SU-CS224N APR042024

stochastic gradient descent

See stochastic gradient descent

Word2Vec

see word2vec

Or, we can even use a simpler approach, window-based co-occurance

GloVe

goal: we want to capture linear meaning components in a word vector space correct
insight: the ratio of co-occurrence probabilities are linear meaning components

Therefore, GloVe vectors comes from a log-bilinear:

\begin{equation} w_{i} \cdot w_{j} = \log P(i|j) \end{equation}

such that:

\begin{equation} w_{x} \cdot (w_{a} - w_{b}) = \log \frac{P(x|a)}{P(x|b)} \end{equation}

Evaluating a NLP System

Intrinsic

evaluate on the specific target task the system is trained on
evaluate speed
evaluate understandability

Extrinsic

real task + attempt to replace older system with new system
maybe expensive to compute

Word Sense Ambiguity

Each word may have multiple different meanings; each of those separate word sense should live in a different place.
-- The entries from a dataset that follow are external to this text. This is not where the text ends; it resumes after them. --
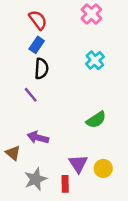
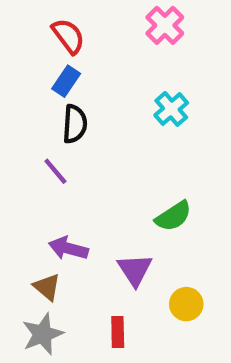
brown triangle: (13, 153) -> (47, 287), moved
purple triangle: (78, 164) -> (135, 270), moved
gray star: (35, 179) -> (43, 334), moved

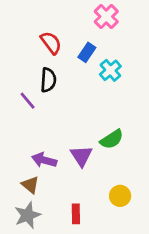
red semicircle: (68, 36) -> (51, 43), moved
blue rectangle: (66, 81) -> (87, 52), moved
purple line: (55, 171) -> (28, 101), moved
purple triangle: (135, 270) -> (81, 156), moved

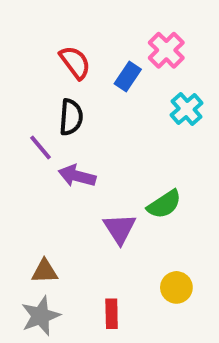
pink cross: (106, 17) -> (166, 50), moved
cyan cross: (110, 70) -> (187, 109), moved
purple arrow: (44, 160) -> (77, 176), moved
brown triangle: (30, 185) -> (45, 271), turned -42

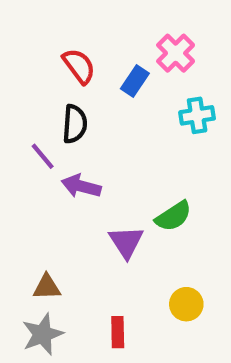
cyan cross: (187, 109) -> (197, 115), turned 32

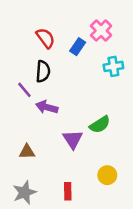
brown triangle: (47, 287) -> (27, 152), moved

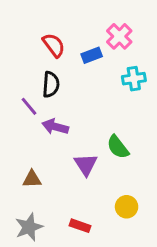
blue rectangle: (78, 47) -> (92, 55), turned 35
green semicircle: (100, 124) -> (118, 147), turned 85
red rectangle: (68, 191) -> (80, 226), turned -70

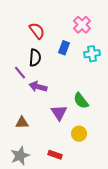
blue rectangle: (92, 55) -> (64, 48), moved, turned -48
yellow circle: (127, 207) -> (79, 134), moved

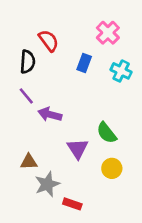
cyan cross: (92, 54) -> (121, 71), turned 35
black semicircle: (35, 58) -> (28, 62), moved
yellow circle: (79, 134) -> (112, 168), moved
gray star: (20, 156) -> (47, 184), moved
However, words with polysemy have related senses, so we usually average:

\begin{equation} v = a_1 v_1 + a_2v_2 + a_3v_3 \end{equation}

where \(a_{j}\) is the frequency for the \(j\) th sense of the word, and \(v_1 … v_{3}\) are separate word senses.

sparse coding

if each sense is relatively common, at high enough dimensions, sparse coding allows you to recover the component sense vectors from the average word vectors because of the general sparsity of the vector space.

Word-Vector NER

Create a window +- n words next to each word to classify; feed the entire sequence’s embeddings concatenated into a neural classifier, and use a target to say whether the center word is a entity/person/no label, etc.

These simplest classifiers usually use softmax, which, without other activations, gives a linear decision boundary.

With a neural classifier, we can add enough nonlinearity in the middle to make the entire representation, but the final output layer will still contain a linear classifier.